En plus, avec la sculpture, j’ai aussi développé de l’arthrose dans les pouces.
Donc j’alterne entre peinture et sculpture. Ça change le mal de place, et ça me convient très bien.
C’est dommage par contre. Parce que je trouve qu’il me reste beaucoup à faire en peinture. Et en sculpture, alors là, je commence à peine.
Et il ne m’en reste pas beaucoup vers l’avant dans la vie.
J’essaie d’être le plus efficace possible pour le temps qu’il me reste.
J’ai encore tellement à faire, j’aurais besoin de deux mille ans devant moi.
Mais je ne les aurai pas. »

S’il regrette ne pas avoir eu la chance, comme Michel-Ange, de commencer son apprentissage en atelier à huit ans pour maîtriser ses techniques plus jeune (« J’ai finalisé mon apprentissage, je devais avoir presque quarante ans.

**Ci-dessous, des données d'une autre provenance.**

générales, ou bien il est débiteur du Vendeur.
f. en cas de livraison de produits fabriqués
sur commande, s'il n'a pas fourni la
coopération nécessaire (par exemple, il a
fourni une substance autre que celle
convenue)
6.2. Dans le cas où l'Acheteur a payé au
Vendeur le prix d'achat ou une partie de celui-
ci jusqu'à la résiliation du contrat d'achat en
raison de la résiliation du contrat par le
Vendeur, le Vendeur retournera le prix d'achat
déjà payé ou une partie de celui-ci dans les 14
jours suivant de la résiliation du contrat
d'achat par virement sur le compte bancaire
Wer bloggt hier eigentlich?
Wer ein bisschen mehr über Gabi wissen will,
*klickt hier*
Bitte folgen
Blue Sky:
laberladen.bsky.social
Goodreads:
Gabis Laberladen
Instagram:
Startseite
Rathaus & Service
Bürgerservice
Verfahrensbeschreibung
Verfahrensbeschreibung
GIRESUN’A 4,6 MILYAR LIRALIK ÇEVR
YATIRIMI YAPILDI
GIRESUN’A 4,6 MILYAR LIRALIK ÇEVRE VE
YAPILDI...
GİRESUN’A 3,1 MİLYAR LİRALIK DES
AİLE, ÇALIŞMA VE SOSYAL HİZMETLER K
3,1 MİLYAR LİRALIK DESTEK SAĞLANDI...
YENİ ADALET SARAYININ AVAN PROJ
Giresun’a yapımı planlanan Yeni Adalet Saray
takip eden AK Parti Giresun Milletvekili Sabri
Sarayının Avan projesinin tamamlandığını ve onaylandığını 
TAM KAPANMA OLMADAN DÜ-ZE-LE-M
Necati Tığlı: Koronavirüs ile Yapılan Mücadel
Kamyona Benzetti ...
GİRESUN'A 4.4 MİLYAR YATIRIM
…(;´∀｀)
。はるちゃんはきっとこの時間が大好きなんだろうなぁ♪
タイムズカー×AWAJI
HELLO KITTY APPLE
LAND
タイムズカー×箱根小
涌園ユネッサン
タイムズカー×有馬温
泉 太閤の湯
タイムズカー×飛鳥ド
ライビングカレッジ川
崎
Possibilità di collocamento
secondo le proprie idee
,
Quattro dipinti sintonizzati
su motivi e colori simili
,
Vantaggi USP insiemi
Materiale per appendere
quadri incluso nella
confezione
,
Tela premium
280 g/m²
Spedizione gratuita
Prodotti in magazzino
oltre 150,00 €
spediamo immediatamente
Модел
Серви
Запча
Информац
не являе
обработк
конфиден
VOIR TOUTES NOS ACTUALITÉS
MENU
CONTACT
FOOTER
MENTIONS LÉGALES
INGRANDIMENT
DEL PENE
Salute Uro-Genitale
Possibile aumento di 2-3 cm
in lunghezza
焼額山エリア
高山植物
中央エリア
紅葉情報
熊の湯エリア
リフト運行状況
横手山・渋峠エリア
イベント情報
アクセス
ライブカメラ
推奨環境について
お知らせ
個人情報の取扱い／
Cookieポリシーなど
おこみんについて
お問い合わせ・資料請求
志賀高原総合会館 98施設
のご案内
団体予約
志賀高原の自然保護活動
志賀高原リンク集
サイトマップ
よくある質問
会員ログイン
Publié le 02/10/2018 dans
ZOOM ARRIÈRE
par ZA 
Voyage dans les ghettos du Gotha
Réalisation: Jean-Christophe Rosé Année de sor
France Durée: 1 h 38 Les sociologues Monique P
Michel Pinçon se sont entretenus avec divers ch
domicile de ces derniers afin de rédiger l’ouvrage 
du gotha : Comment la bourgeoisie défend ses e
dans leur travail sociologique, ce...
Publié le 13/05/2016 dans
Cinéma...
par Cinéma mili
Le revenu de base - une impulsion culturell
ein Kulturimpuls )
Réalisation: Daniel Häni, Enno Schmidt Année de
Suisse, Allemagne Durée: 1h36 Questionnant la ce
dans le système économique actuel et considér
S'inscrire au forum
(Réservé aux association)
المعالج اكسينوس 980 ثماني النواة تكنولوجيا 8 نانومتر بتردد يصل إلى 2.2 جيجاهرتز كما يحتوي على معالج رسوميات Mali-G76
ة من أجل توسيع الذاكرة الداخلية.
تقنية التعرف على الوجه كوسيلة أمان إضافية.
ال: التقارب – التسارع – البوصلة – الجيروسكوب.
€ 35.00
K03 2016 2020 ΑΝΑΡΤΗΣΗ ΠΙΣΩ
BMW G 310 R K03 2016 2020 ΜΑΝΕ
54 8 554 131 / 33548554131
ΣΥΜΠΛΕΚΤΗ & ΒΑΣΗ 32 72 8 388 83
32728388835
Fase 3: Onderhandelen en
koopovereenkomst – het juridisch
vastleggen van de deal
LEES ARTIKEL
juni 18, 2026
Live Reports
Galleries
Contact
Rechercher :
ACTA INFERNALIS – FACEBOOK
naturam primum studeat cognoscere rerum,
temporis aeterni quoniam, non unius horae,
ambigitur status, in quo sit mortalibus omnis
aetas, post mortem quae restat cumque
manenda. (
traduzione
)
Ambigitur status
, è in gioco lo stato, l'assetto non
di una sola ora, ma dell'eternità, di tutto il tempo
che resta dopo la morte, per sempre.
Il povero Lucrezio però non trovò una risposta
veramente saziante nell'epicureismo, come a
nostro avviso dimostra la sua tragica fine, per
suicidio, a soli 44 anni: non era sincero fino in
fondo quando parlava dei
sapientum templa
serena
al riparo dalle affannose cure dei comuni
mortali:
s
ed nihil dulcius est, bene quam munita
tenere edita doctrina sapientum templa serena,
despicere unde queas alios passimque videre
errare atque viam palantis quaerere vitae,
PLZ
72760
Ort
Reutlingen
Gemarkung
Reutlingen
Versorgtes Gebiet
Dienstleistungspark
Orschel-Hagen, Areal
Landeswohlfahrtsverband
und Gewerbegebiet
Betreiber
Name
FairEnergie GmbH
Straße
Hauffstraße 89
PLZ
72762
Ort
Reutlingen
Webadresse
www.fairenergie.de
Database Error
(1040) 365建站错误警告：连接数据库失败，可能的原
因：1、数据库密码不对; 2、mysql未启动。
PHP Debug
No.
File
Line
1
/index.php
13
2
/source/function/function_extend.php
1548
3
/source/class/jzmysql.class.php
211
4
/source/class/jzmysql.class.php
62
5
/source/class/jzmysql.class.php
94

Michel-Ange, lui, a fait son David à vingt-cinq. »), il regarde son parcours avec bienveillance, fier de l’authenticité de sa démarche.

Et à le voir serein et déterminé, on sent qu’il n’est pas près d’arrêter.
Pour élever son art.
Pour ranimer un savoir disparu.
Pour le transmettre, en inspirer d’autres, et que rien ne soit perdu.